### Required work
Lines before the one containing "Lasting Results" are not wanted. Transcribe that line and all after it exactly, to the end of the entries.

### Data shown

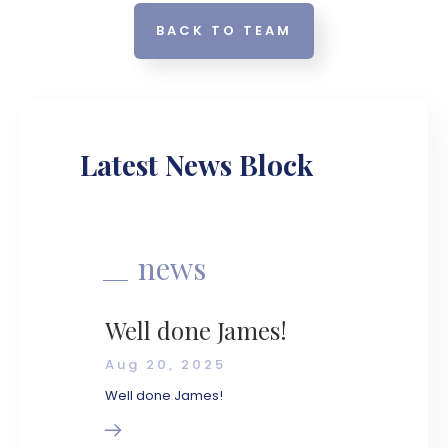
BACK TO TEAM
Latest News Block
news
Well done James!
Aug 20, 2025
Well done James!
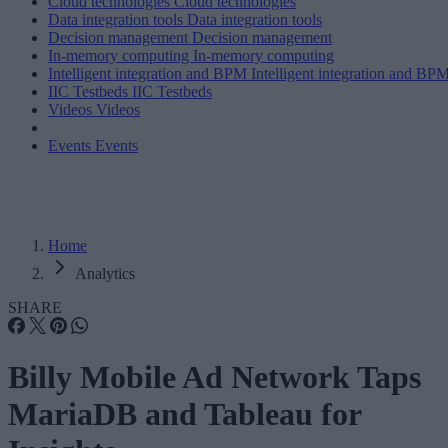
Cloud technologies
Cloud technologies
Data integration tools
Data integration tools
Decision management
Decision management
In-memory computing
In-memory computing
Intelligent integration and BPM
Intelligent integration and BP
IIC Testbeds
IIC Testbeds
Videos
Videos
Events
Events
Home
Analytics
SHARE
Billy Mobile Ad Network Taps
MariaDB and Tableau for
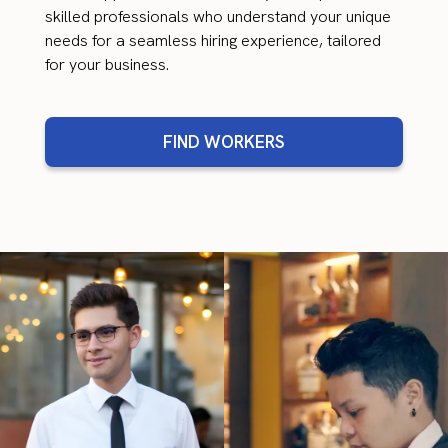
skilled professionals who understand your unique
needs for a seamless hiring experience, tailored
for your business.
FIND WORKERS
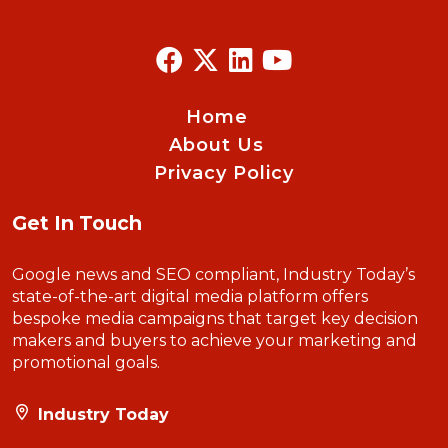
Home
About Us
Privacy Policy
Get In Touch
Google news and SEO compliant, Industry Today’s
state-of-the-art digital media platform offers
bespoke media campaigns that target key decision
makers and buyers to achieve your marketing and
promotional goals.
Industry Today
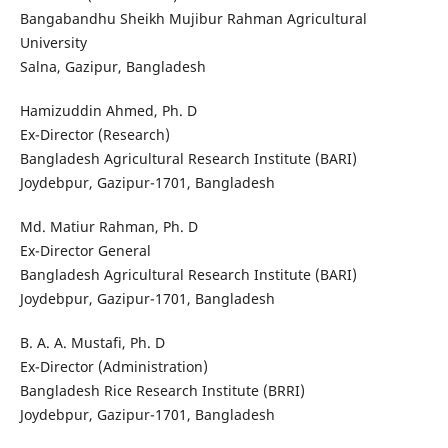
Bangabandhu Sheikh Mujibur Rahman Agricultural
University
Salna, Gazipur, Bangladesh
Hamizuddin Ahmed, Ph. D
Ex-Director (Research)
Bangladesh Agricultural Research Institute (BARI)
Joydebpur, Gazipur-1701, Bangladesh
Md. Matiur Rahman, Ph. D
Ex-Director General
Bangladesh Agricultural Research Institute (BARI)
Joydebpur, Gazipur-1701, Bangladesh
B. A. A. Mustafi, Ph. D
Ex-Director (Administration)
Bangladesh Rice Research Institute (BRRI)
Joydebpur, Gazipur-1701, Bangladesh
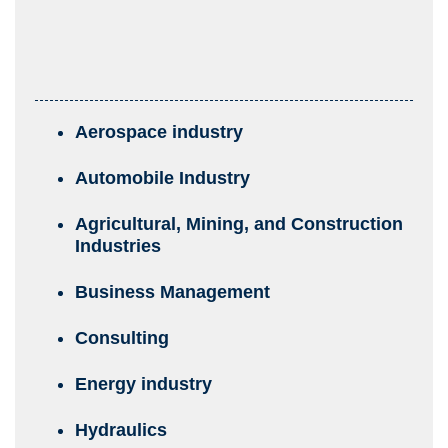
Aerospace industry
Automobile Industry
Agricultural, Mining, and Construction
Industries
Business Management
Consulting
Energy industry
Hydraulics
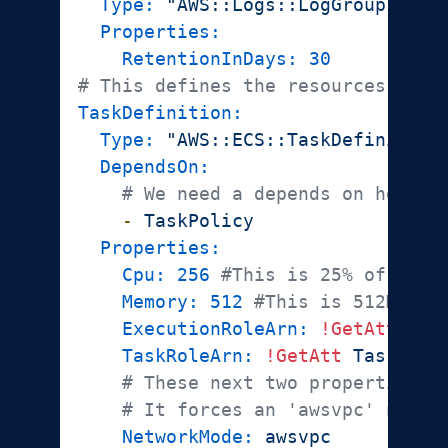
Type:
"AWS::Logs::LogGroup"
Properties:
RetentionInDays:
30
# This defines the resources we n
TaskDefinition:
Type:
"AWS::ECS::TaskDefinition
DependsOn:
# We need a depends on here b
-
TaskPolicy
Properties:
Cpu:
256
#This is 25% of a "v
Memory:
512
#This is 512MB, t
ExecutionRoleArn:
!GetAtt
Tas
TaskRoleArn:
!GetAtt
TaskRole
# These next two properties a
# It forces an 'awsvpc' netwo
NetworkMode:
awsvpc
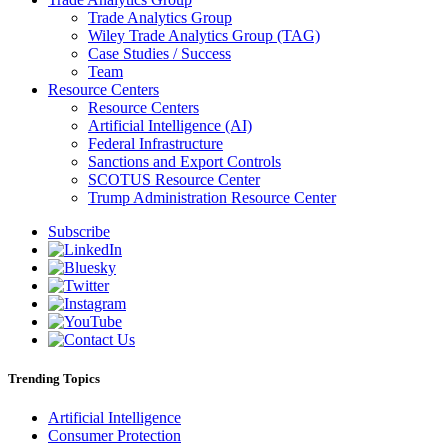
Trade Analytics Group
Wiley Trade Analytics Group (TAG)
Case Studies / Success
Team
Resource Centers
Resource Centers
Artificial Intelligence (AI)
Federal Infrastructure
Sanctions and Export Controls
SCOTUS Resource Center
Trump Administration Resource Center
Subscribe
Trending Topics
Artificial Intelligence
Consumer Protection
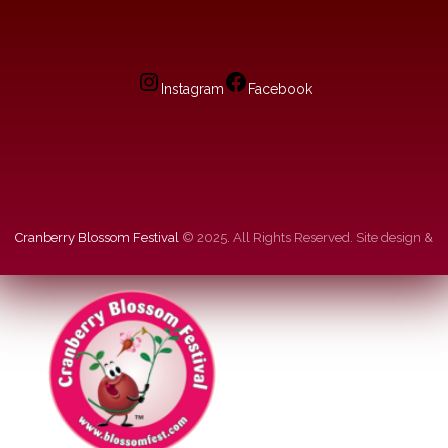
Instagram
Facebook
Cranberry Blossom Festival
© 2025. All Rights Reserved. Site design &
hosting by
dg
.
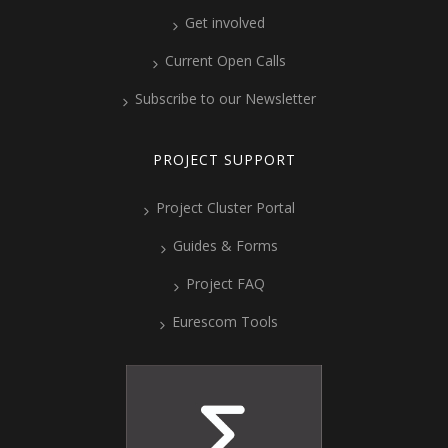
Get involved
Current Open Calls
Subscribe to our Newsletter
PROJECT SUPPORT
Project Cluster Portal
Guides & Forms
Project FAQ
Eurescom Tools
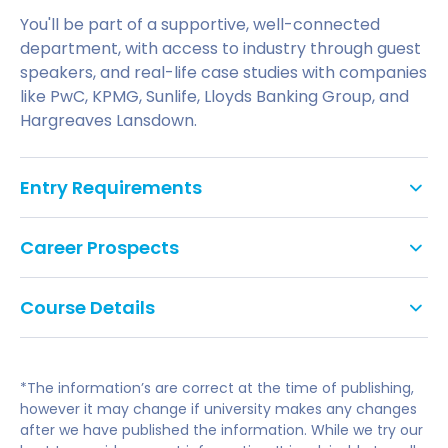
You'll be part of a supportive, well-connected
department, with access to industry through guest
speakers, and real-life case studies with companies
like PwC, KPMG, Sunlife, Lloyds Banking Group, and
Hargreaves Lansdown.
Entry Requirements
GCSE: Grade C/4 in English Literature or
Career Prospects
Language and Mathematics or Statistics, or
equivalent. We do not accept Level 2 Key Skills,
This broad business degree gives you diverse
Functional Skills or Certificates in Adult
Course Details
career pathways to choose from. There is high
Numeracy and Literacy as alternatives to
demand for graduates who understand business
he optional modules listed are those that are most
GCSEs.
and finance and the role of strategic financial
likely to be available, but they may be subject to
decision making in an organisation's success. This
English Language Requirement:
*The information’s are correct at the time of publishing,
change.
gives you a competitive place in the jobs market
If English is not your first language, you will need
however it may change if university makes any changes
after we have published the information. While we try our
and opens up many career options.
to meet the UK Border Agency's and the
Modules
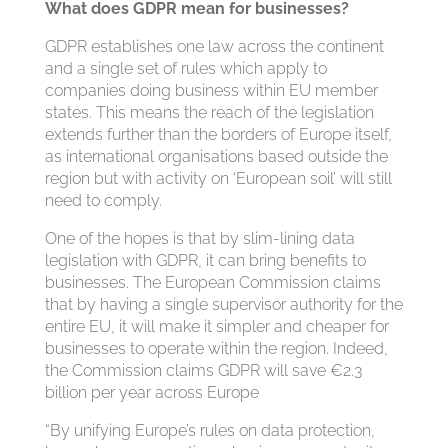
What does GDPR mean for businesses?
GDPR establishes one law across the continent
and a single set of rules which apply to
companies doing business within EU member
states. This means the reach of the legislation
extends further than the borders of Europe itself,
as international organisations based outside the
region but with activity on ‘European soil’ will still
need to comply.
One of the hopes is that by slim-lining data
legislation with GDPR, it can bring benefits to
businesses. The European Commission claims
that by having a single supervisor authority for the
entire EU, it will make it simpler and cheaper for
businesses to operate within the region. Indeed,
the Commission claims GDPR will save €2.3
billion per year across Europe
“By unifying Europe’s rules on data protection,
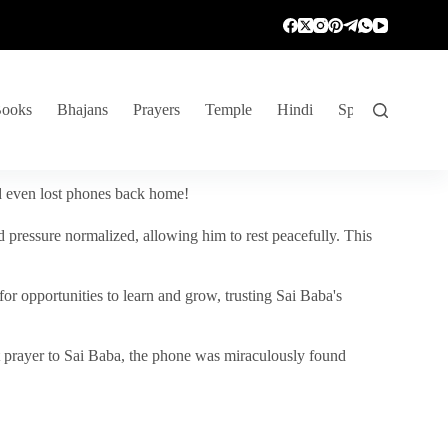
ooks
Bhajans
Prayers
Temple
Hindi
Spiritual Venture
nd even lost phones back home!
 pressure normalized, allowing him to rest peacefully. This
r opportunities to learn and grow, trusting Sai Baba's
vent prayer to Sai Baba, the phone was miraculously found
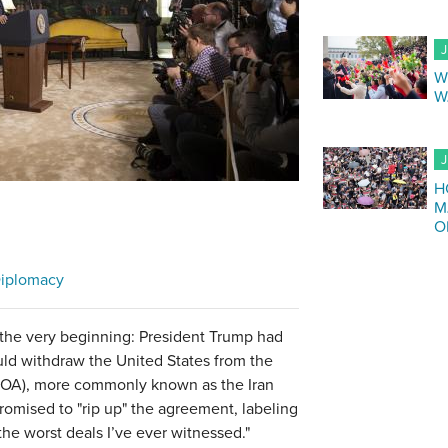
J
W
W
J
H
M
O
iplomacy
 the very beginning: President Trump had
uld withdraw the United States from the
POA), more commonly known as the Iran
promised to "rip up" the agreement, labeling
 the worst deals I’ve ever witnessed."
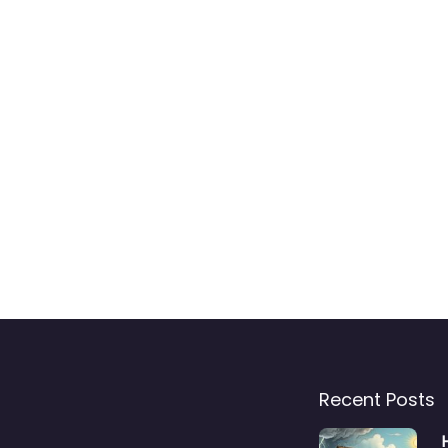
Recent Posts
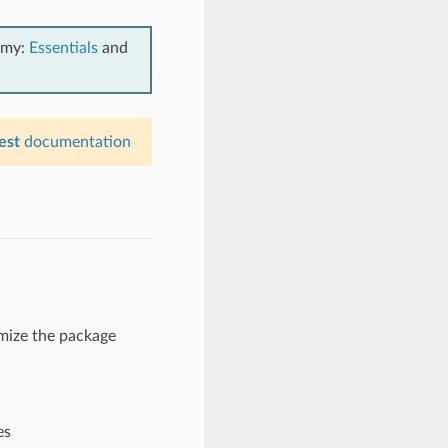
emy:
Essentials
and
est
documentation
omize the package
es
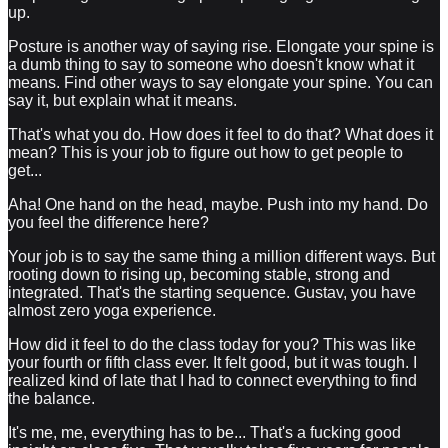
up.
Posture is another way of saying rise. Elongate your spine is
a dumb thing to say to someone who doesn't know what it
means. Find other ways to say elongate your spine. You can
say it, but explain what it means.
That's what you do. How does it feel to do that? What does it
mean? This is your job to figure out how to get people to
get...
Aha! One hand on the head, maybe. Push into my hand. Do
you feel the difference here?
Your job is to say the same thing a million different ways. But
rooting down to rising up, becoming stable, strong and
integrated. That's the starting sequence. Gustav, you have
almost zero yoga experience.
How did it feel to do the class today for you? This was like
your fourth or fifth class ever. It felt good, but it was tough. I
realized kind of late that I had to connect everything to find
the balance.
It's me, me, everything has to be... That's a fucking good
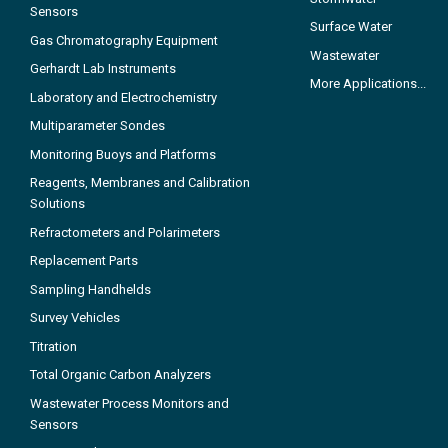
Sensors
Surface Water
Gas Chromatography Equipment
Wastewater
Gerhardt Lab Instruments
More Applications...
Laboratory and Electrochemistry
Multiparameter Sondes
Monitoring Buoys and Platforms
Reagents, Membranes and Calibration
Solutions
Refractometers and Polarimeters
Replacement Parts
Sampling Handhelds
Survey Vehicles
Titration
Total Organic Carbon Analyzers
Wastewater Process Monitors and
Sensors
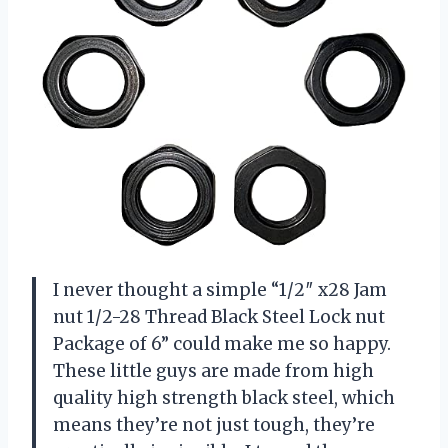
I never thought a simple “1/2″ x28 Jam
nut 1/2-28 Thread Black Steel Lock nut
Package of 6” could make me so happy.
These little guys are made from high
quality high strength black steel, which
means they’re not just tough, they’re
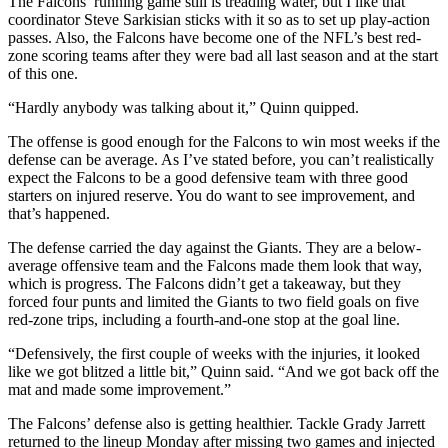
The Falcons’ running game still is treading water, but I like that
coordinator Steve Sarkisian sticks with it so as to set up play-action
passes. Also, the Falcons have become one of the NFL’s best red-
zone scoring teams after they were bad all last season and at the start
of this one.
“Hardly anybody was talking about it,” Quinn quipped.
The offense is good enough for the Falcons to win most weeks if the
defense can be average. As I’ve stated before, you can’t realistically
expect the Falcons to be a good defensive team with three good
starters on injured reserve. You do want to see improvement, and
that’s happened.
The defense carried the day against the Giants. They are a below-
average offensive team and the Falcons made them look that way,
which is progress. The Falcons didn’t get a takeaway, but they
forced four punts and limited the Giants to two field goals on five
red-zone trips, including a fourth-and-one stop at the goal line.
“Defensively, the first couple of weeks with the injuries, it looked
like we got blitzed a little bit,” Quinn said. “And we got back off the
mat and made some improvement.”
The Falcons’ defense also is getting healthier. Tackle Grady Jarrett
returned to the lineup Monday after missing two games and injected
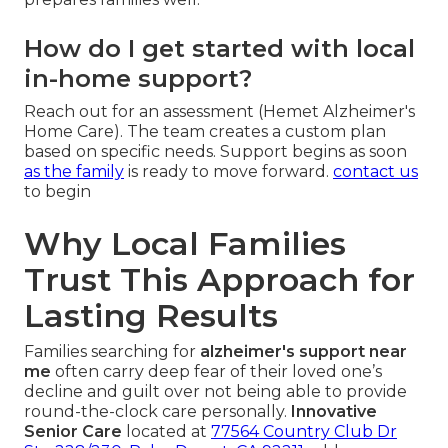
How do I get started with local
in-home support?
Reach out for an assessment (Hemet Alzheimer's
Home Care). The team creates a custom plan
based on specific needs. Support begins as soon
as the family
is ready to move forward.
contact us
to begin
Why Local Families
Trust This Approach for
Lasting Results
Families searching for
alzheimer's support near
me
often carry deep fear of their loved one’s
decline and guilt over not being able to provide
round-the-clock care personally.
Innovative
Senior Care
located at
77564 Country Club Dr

######

### Output below
Lasting Results
Families searching for
alzheimer's support near
me
often carry deep fear of their loved one’s
decline and guilt over not being able to provide
round-the-clock care personally.
Innovative
Senior Care
located at
77564 Country Club Dr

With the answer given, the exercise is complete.